● WORK TO BE COMPLETED: Please copy the leading lines of the entries below exactly, concluding with the line in which "The width and" occurs.

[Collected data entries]
╔══
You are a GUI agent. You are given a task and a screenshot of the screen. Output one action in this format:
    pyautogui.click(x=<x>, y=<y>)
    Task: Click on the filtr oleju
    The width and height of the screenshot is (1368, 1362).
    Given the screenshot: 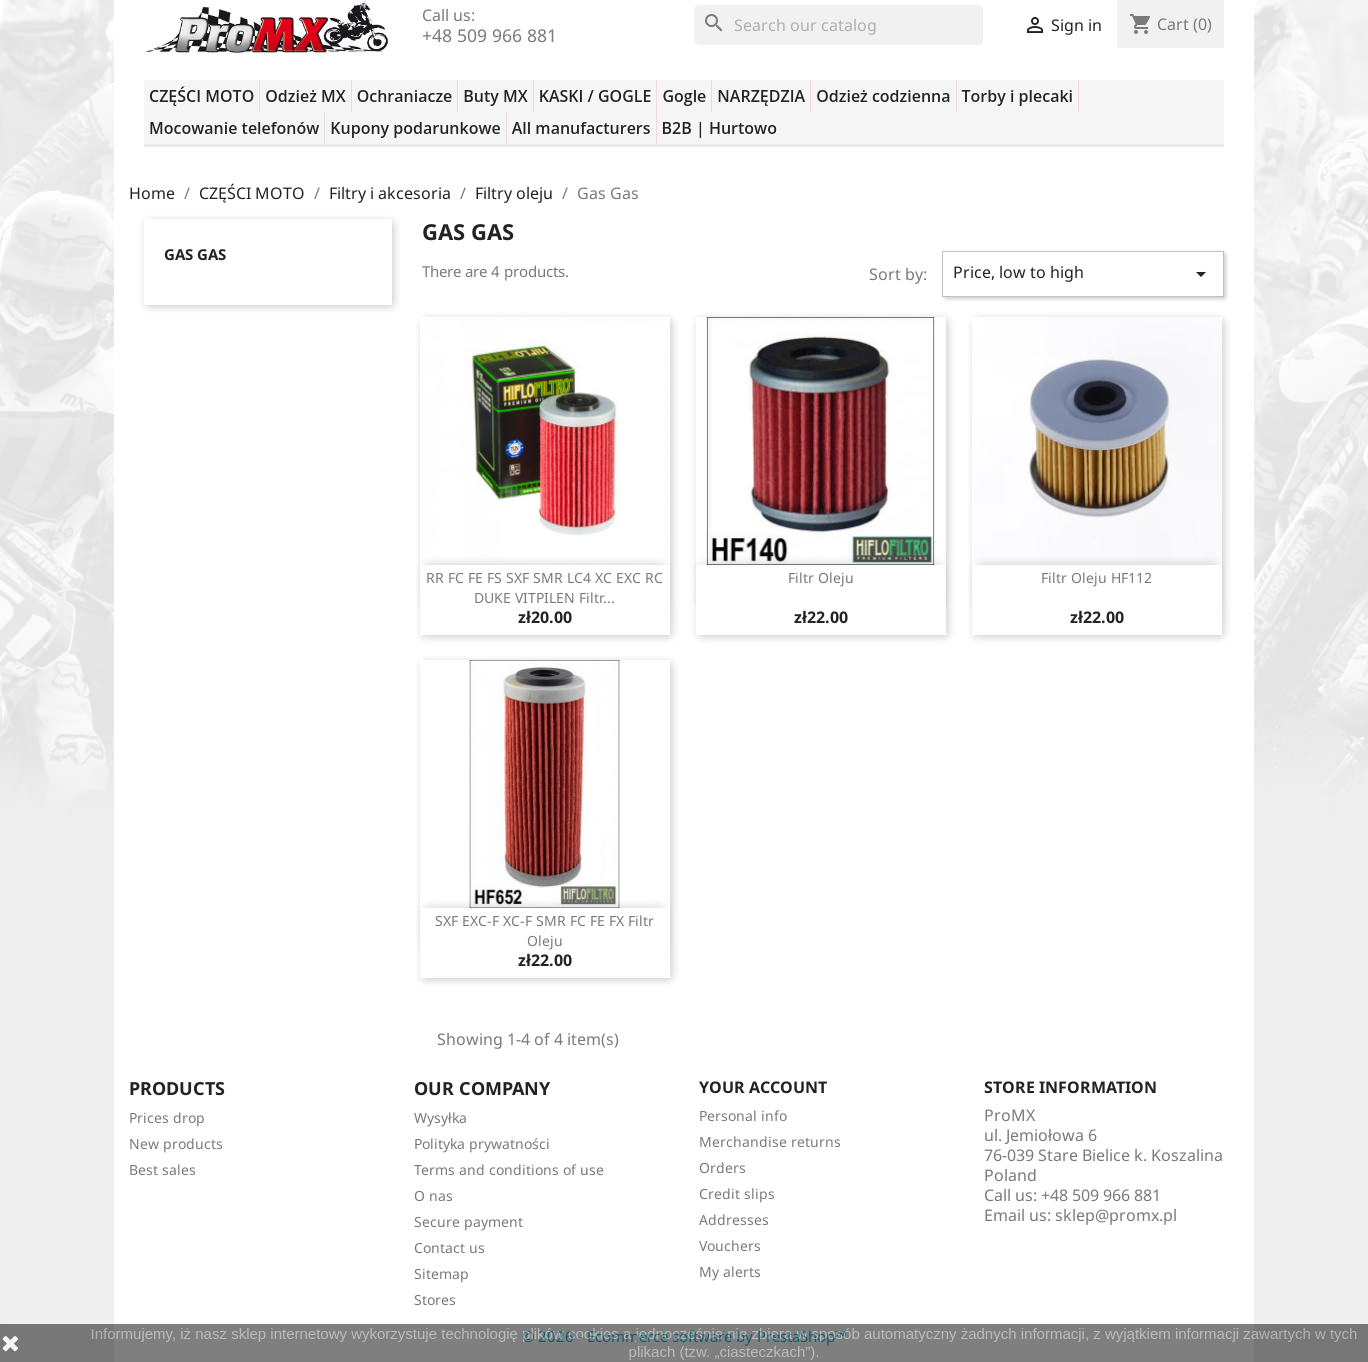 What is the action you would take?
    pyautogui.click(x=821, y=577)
╚══
● RESPONSE AREA:
You are a GUI agent. You are given a task and a screenshot of the screen. Output one action in this format:
    pyautogui.click(x=<x>, y=<y>)
    Task: Click on the filtr oleju
    The width and height of the screenshot is (1368, 1362).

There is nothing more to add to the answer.